The compromise is a trade-off: The highly controversial term "country of origin" which the directive wants to establish as standard of the lowest regulation in the EU, is taken out of the text, in exchange for the Euro Parliament no longer insisting that social and consumer regulations be exempt from the directive. The compromise accepts as a guiding principle that "services be free for access throughout the European Union, like financial services," but leaves options for individual governments to keep some regulations intact. The Commission will now work out a new draft for the Bolkestein Directive, to be presented to the Parliament for a second session, and to the EU member governments.

Cardinal Urges Christian, Muslim Reconciliation

Renato Martino, president of the Vatican's Justice and Peace Council, declared in an interview with the Rome daily La Repubblica Feb. 9 that, "the West must adopt a geopolitical strategy towards the Muslim world, deeply rethink its relationships, and imagine something like the European Conference on Security and Cooperation in the '70s" (between Western European and Warsaw Pact countries).

Martino said that "we must go to the roots, face the question of unfulfilled promises by the West towards poor countries, heal open wounds." As an example, he mentioned the Middle East conflict. "God forbid economic aid were now cut to the Palestinian Authority. If Hamas must recognize, unconditionally, Israel's right to exist, it is right that the Palestinians demand to respect the 1967 borders." Martino said it is idiotic to accuse the West of cowardice towards Islam, and that rather, "the issue is how the West succeeds in holding a consideration of the others, of their situation, history, dignity and culture."

Turkey Commits To Building Nuclear Power Plants

Turkish Prime Minister Tayyip Erdogan gave his go-ahead Feb. 15, in principle, for the construction of three nuclear power plants, to be completed by 2012. Construction work on the first reactor is to begin in 2007, if the National Security Council votes in favor of it, in its session on Feb. 28. (See also, InDepth: "A Renaissance in Nuclear Power Is Under Way Around the World," by Marsha Freeman.)

The most likely site of the first reactor, Sinop, on the Black Sea Coast, is one of eight sites that have been pre-selected under criteria including safety from earthquakes and from terrorist attacks.

Turkey not only wants the power plants, but also wants full national control of the entire nuclear fuel cycle, which means it wants to build an enrichment facility as well.

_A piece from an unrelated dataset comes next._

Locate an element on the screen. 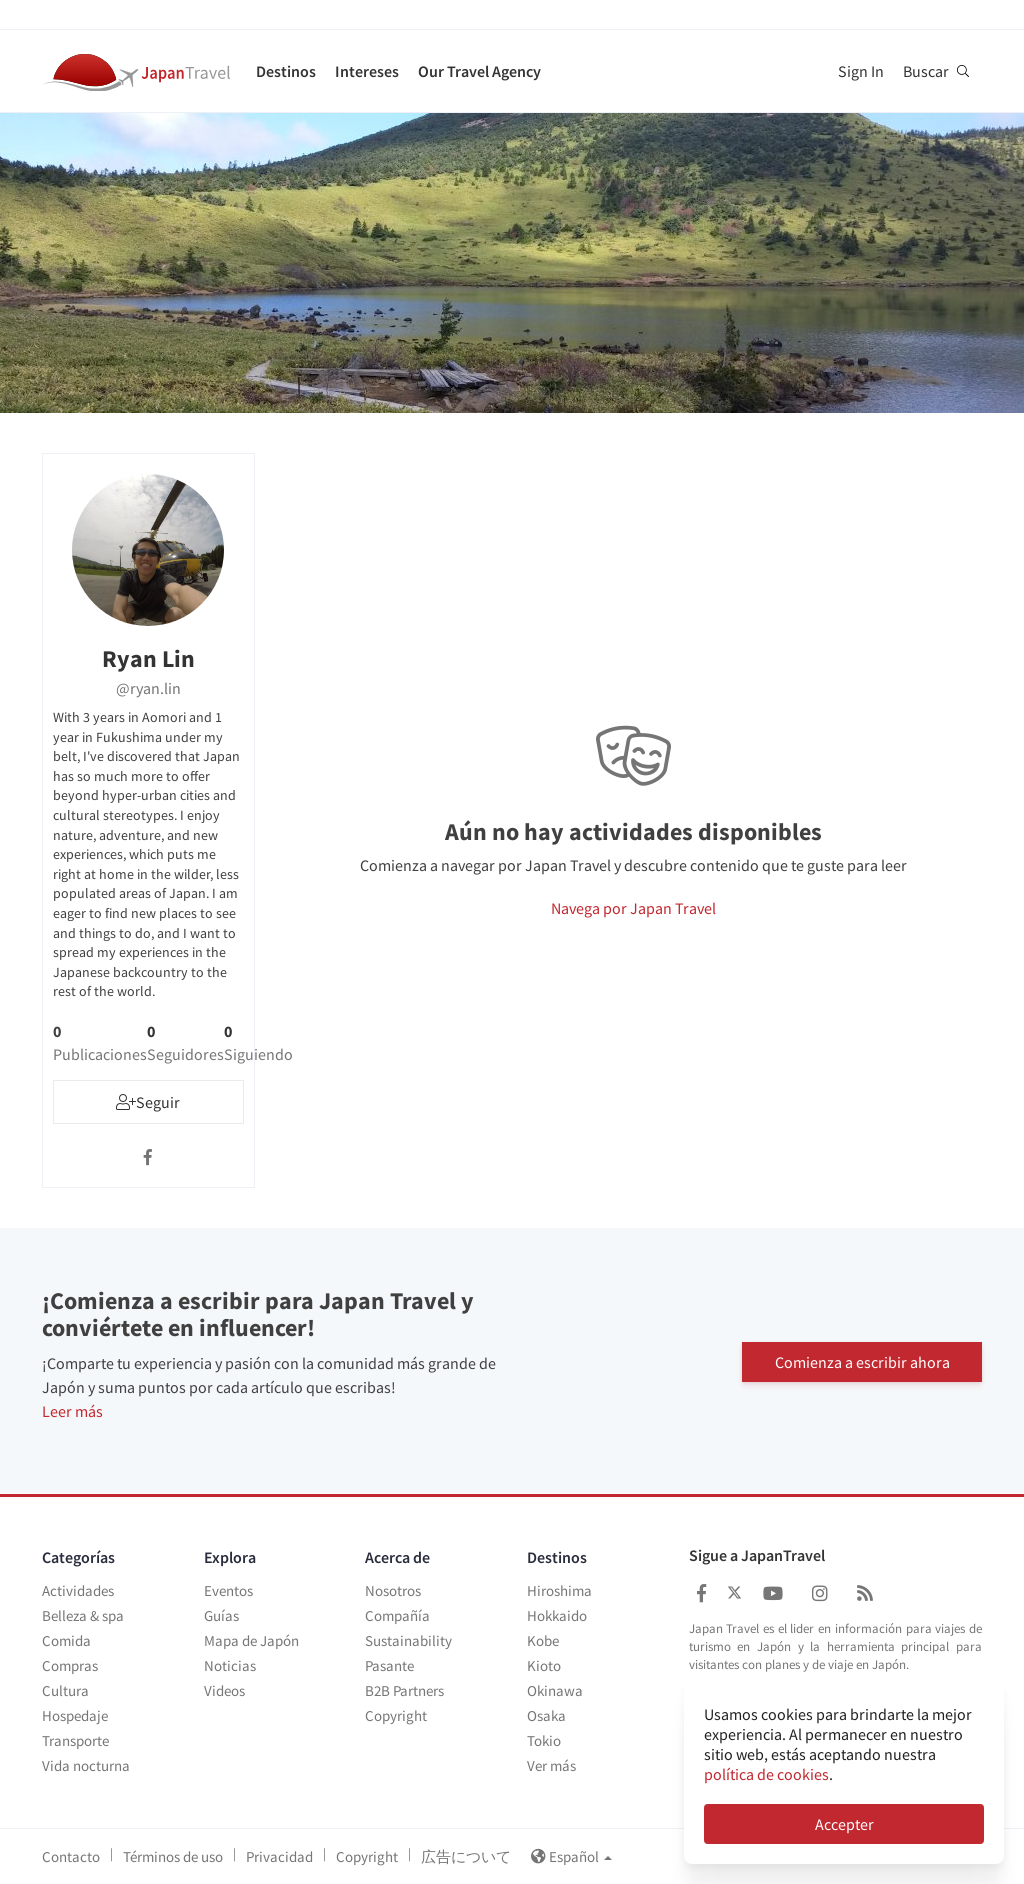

Carlyle Group Merges British, U.S. Defense Networks

Making a whopping 800% profit in the bargain, the Carlyle Group has managed to merge major segments of the U.S. and British defense networks, the Washington Post reported Feb. 13. Qinetic, the British Ministry of Defense lab for high-tech gizmos (liquid crystals, vertical takeoff gear, radar, etc.), was privatized in 2002. Carlyle bought one-third for $73 million, but got 51% voting rights, and directed the company to buy up several U.S. military contractors with the right connections. Thus merged into the booming U.S. military spending, Qinetic's stock soared, and Carlyle made off with a quarter of a billion on a $73 million investment, while America's historic enemy is more embedded in U.S. defense than ever.